* **Data for review**

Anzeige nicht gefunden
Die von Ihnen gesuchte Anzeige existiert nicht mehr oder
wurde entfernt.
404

---

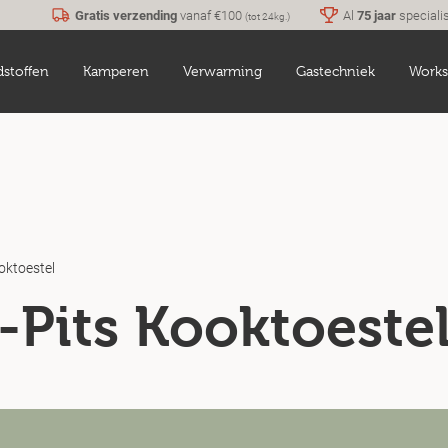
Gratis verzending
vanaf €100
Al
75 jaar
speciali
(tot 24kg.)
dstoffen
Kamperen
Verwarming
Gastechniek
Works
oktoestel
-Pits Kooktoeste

---

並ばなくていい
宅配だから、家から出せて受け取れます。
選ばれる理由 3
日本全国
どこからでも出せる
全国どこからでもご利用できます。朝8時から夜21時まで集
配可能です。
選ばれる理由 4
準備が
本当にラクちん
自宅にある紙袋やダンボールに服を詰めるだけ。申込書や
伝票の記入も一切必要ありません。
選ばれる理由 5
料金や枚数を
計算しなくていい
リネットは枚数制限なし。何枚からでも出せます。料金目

* **Task instructions**
Out of the material above, output word for word the line with "Gratis verzending", the line with "-Pits Kooktoeste", and all lines between them, with nothing else.

* **Final answer**
Gratis verzending
vanaf €100
Al
75 jaar
speciali
(tot 24kg.)
dstoffen
Kamperen
Verwarming
Gastechniek
Works
oktoestel
-Pits Kooktoeste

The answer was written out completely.